Cervical cancer is the second most common cancer amongst women worldwide. It is now accepted that almost all cervical cancers arise through the disruption of the pathways of p53 and the product of the retinoblastoma gene (pRb) by high‐risk Human Papilloma Virus (HPV) oncoproteins E6 and E7. In cervical cancer p16INK4a is strongly over expressed when pRb is inactivated by HPV E7. This over expression highlights the potential of p16INK4a as a marker for cervical intraepithelial neoplasia and cervical cancer.
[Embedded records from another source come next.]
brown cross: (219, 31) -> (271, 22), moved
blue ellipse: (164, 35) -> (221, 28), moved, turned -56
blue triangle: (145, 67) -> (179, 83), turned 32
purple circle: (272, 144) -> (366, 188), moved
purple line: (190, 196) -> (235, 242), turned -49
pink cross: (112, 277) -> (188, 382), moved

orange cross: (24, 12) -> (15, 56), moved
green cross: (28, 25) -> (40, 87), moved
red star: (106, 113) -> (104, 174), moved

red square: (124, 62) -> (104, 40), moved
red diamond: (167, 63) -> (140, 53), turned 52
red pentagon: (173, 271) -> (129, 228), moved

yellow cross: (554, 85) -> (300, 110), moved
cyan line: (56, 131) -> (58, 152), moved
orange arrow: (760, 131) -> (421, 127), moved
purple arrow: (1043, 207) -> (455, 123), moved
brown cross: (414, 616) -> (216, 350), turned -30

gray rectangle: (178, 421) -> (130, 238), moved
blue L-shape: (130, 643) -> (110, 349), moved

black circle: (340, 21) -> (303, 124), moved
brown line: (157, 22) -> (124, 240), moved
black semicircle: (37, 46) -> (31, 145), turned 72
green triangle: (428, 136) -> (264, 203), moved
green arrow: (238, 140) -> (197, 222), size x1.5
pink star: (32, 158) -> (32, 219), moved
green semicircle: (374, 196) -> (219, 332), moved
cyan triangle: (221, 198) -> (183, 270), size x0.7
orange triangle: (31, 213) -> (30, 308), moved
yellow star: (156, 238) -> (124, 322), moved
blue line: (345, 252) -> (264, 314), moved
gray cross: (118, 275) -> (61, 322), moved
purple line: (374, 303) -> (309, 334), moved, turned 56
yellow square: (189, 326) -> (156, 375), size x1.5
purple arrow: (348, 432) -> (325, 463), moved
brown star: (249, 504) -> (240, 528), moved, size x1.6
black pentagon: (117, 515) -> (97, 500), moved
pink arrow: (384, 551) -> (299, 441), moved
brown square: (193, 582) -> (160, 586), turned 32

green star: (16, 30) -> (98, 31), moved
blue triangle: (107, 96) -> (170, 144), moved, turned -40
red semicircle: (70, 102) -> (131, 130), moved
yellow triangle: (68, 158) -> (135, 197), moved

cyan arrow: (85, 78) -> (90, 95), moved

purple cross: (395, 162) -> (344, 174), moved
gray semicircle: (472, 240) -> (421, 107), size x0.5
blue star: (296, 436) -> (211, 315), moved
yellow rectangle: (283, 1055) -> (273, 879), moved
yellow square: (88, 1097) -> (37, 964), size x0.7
Immunocytochemical (ICC) analysis of P16INK4a expression was performed on 30 negative, 30 Borderline, 30 CIN1 and 30 High Grade ThinPrep® cervical samples selected from 1094 consented samples received for routine cervical screening assessment. The results were correlated with HR‐HPV status as determined by a PCR assay and the cytology findings. In addition a real time RT‐PCR technique was employed to evaluate P16INK4a gene expression in 50 of the 120 study samples. Eighty‐five of the 120 cervical samples were found positive by the ICC assay, 13/30 Negative, 23/30 Borderline, 20/30 CIN 1 and 29/30 High Grade. The ICC staining results were supported by the results of the P16INK4a real time RT‐PCR analysis and the HR‐HPV PCR assay. Interestingly not all HR‐HPV positive samples were P16INK4a ICC positive, suggesting the marker may be capable of discriminating between productive viral infections and active cell transformation. In conclusion P16INK4a is a useful marker of HR‐HPV mediated cervical dyskaryosis in ThinPrep® samples and may be utilized as an adjunct to the Pap smear to aid in the identification of patients with lesions which are more likely to progress to cervical cancer. Additional studies correlating p16INK4a ICC with viral load, viral integration and E6/E7 expression are required to establish how discriminatory a marker p16INK4a truly is.